[ppml] IPv6>>32
Geoff Huston
gih at apnic.net
Mon May 9 16:56:16 EDT 2005
At 06:01 AM 10/05/2005, Tony Hain wrote:
>David Conrad wrote:
> > Michael,
> >
> > On May 9, 2005, at 9:39 AM, Michael.Dillon at radianz.com wrote:
> > >> The net result is that we're poised to burn through a /1 to a /4
> > >> of the IPv6 address space in the next 60 years based on our best
> > >> current guesses. This makes me extremely nervous.
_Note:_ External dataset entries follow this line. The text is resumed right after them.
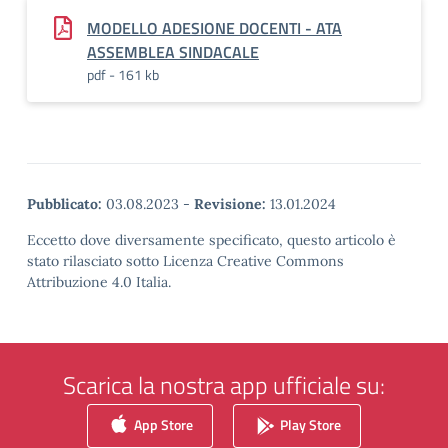
MODELLO ADESIONE DOCENTI - ATA
ASSEMBLEA SINDACALE
pdf - 161 kb
Pubblicato:
03.08.2023
-
Revisione:
13.01.2024
Eccetto dove diversamente specificato, questo articolo è
stato rilasciato sotto Licenza Creative Commons
Attribuzione 4.0 Italia.
Scarica la nostra app ufficiale su:
App Store
Play Store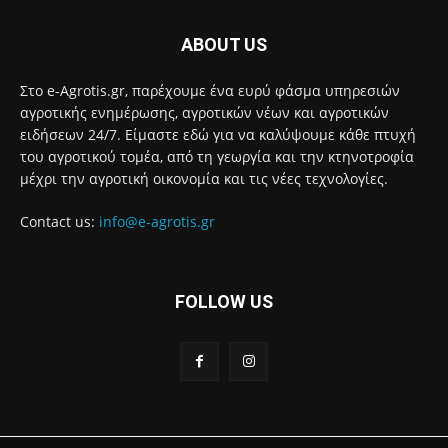
ABOUT US
Στο e-Agrotis.gr, παρέχουμε ένα ευρύ φάσμα υπηρεσιών
αγροτικής ενημέρωσης, αγροτικών νέων και αγροτικών
ειδήσεων 24/7. Είμαστε εδώ για να καλύψουμε κάθε πτυχή
του αγροτικού τομέα, από τη γεωργία και την κτηνοτροφία
μέχρι την αγροτική οικονομία και τις νέες τεχνολογίες.
Contact us:
info@e-agrotis.gr
FOLLOW US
> > > I'm sorry but I cannot understand this sentiment at all.
> >
> > For me, the sentiment derives from the discomfort of knowingly
> > deploying something that is (arguably) broken. I suspect if you went
> > back in time and asked Vint or Bob Kahn or any of the other original
> > net geeks if they thought IPv4 would ever really be at risk of
> > running out, they'd laugh at you.
>
>Burning through a /4 in 50 years is consistent with original assumptions, as
>is the point that we have 3/4 of the space set aside for different
>allocation approaches if the first proved wrong. It is not that people
>didn't learn anything from the first time around, it is just that some want
>to be more conservative than others.
The IPv6 roundtable presentation at ARIN XV explicitly placed quite a high
level of uncertainly on that number of cumulative consumption Tony, and the
presentation explicitly noted that the outcome was somewhere between a /1
and a /4. Not, that's not a /4, that's somewhere between a /1 and a /4.
Also, just to be mathematically on the right track here a /4 is 1/16 of the
number space, while a /2 is one quarter of the address space. So, to
rephrase your comment, if the cumulative consumption is a /4 then there is
15/16ths of the space that could, in theory, be used for different
allocation approaches.
However, its sensible to also note that if we think that "installed base"
is an argument today in terms of the pain associated with changing the 64
bit length for the device identifier, just wait until the installed base of
end sites gets to the 30 billion mark that is commensurate with a /4
consumption under current policies. Now 30 billion end sites is _really_
an installed base, and its inertial impetus would say to me that at that
stage your wriggle room for the remaining space is pretty much a lost
opportunity. So if we are having trouble now in looking at the global
identifier on the basis of the inertial mass of already deployed systems
and services, then you cannot also put forward the proposition that we can
change things once we've deployed 30 billion end site instances of the same.
So I'm afraid that "we've still got future wriggle room in the future so
don't worry about it now" is not an approach that I can accept easily - if
at all. At that point the late comers will be complaining that they are
exposed to tougher and more constrained policies that are deployed at a
higher cost than that of the early adopters - and if all this sounds
hauntingly familiar in reference to the current debates about national
interests and highly populous economies and various address policy
frameworks, then it should. I'm afraid that there's an increasing cynicism
out there about the refrain of "don't worry we'll fix it once its visibly
broken" with respect to address policies. We should at this point be
striving to instill some broad confidence in the proposition that we can
provide a stable and enduring platform for the world's communications needs.